2. The composition of Claim 1, further comprising a Cas endonuclease, wherein at least one of the discrete guide RNA molecules forms a complex with the Cas endonuclease.

3. The composition of Claim 2, wherein the plurality of discrete RNA molecules comprise at least two non-identical guide RNA molecules that are each capable of targeting at least two distinct target sequences in the genome.

4. The composition of Claim 1, wherein the nuclease recognition sequence comprises the nucleotides CCCGCNNNNGCGGG.

5. The composition of Claim 1, wherein the endoribonuclease molecule shares at least 85% sequence identity with SEQID NO:48.

6. The composition of Claim 1, wherein the poly-guide RNA molecule is provided as a DNA molecule operably linked to a promoter.

7. A cell comprising:

(a) an endoribonuclease, (b) a composition comprising a poly-guide RNA molecule comprising a plurality of discrete guide RNA molecules, wherein a region of each of the discrete guide RNA molecule shares substantial identity with a target sequence in the genome of the cell and wherein each of the discrete guide RNA molecules is flanked by a nuclease recognition sequence that is capable of functional interaction with the

endoribonuclease molecule, and

(c) a Cas endonuclease.

8. The cell of Claim 14, wherein the cell is a eukaryotic cell.
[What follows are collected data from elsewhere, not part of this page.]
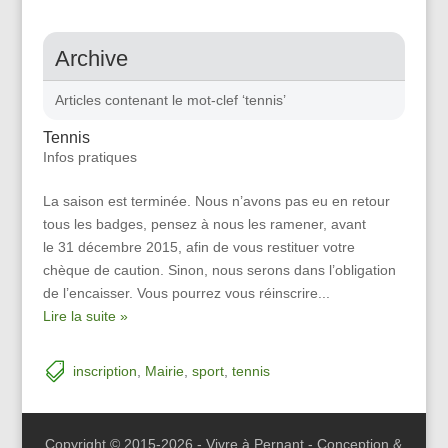
Archive
Articles contenant le mot-clef ‘tennis’
Tennis
Infos pratiques
La saison est terminée. Nous n’avons pas eu en retour
tous les badges, pensez à nous les ramener, avant
le 31 décembre 2015, afin de vous restituer votre
chèque de caution. Sinon, nous serons dans l’obligation
de l’encaisser. Vous pourrez vous réinscrire...
Lire la suite »
inscription
,
Mairie
,
sport
,
tennis
Copyright © 2015-2026 - Vivre à Pernant - Conception &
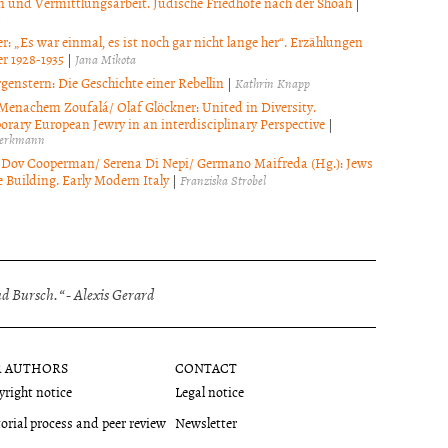
 und Vermittlungsarbeit. Jüdische Friedhöfe nach der Shoah
|
r: „Es war einmal, es ist noch gar nicht lange her“. Erzählungen
r 1928-1935
|
Jana Mikota
genstern: Die Geschichte einer Rebellin
|
Kathrin Knapp
Menachem Zoufalá/ Olaf Glöckner: United in Diversity.
rary European Jewry in an interdisciplinary Perspective
|
hlerkmann
Dov Cooperman/ Serena Di Nepi/ Germano Maifreda (Hg.): Jews
 Building. Early Modern Italy
|
Franziska Strobel
 Bursch.“ - Alexis Gerard
R AUTHORS
CONTACT
right notice
Legal notice
orial process and peer review
Newsletter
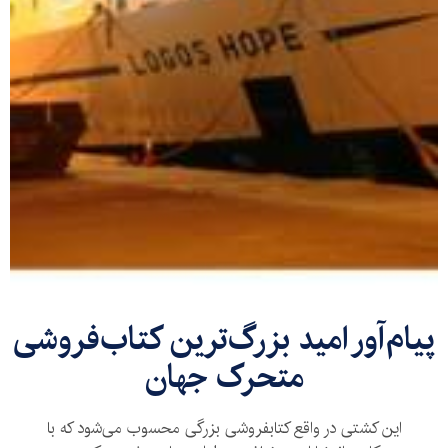
پیام‌آور امید بزرگ‌ترین کتاب‌فروشی
متحرک جهان
این کشتی در واقع کتابفروشی بزرگی محسوب می‌شود که با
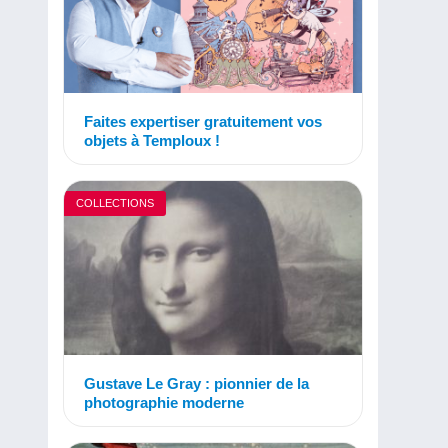
Faites expertiser gratuitement vos
objets à Temploux !
COLLECTIONS
Gustave Le Gray : pionnier de la
photographie moderne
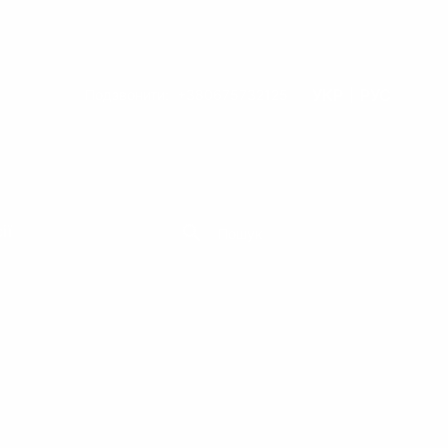
УКР
РУС
Подзвонити:
+380675732125
ії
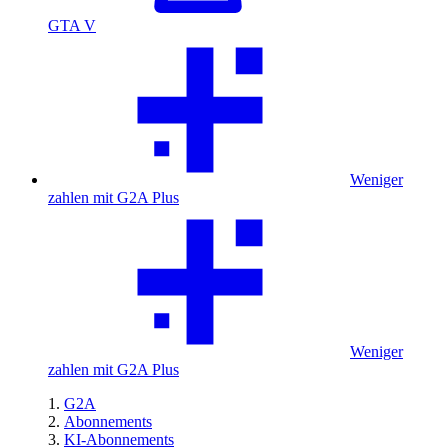
GTA V
Weniger
zahlen mit G2A Plus
Weniger
zahlen mit G2A Plus
G2A
Abonnements
KI-Abonnements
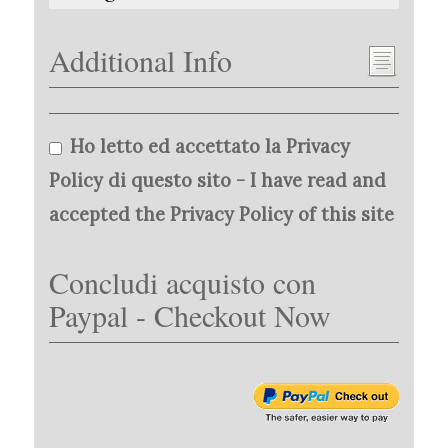
Additional Info
Ho letto ed accettato la Privacy
Policy di questo sito - I have read and
accepted the Privacy Policy of this site
Concludi acquisto con
Paypal - Checkout Now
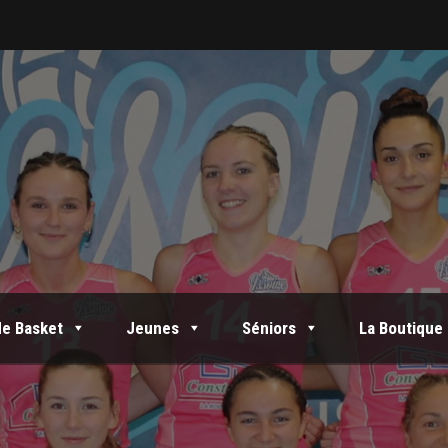
de Basket
Jeunes
Séniors
La Boutique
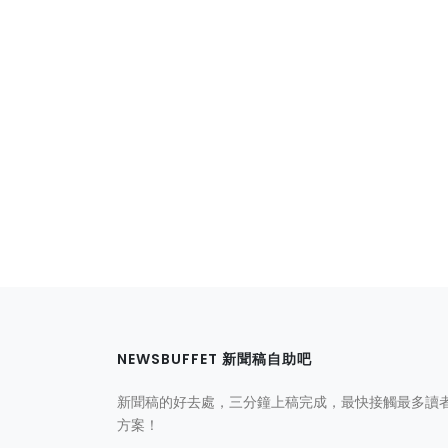
NEWSBUFFET 新聞稿自助吧
新聞稿的好去處，三分鐘上稿完成，最快接觸最多讀
方案！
9. The cell of Claim 14, wherein the cell is a plant cell.

10. A method of targeting a plurality of target sequences in a genome of a cell, the method comprising providing the cell with the composition of Claim 1.

11. A method of generating a plurality of guide RNA molecules in a cell, the method

comprising:

(a) providing a heterologous RNA molecule comprising a plurality of discrete guide RNA molecules to the cell, wherein the plurality of the guide RNA molecules are each flanked by an endoribonuclease recognition sequence;

(b) providing an endoribonuclease that cleaves the endoribonuclease recognition

sequence, and thereby generating the plurality of guide RNA molecules in the cell.

12. The method of Claim 11, further comprising providing to the cell a Cas endonuclease.

13. A method of targeting a plurality of target polynucleotides in a cell, comprising providing to the cell an endoribonuclease, a Cas endonuclease, and a poly-guide RNA molecule, wherein the poly-guide RNA molecule comprises a plurality of discrete guide RNAs that are each capable of selectively hybridizing to one or more of the target polynucleotides.

14. The method of Claim 13, wherein the cell is a bacterium, a plant cell, a fungal cell, or an animal cell.

15. The method of Claim 13, wherein the Cas endonuclease, the endoribonuclease, and the poly-guide RNA molecule are provided on one vector to the cell.

16. The method of Claim 13, wherein at least two of the Cas endonuclease, the poly-guide RNA molecule, and the endoribonuclease are provided on different DNA vectors to the cell.

17. The method of Claim 13, wherein the Cas endonuclease is provided to the cell as a

protein.

18. The method of Claim 13, wherein the endoribonuclease is provided to the cell as a

protein.

19. The method of Claim 13, wherein the poly-guide RNA molecule is provided to the cell as RNA.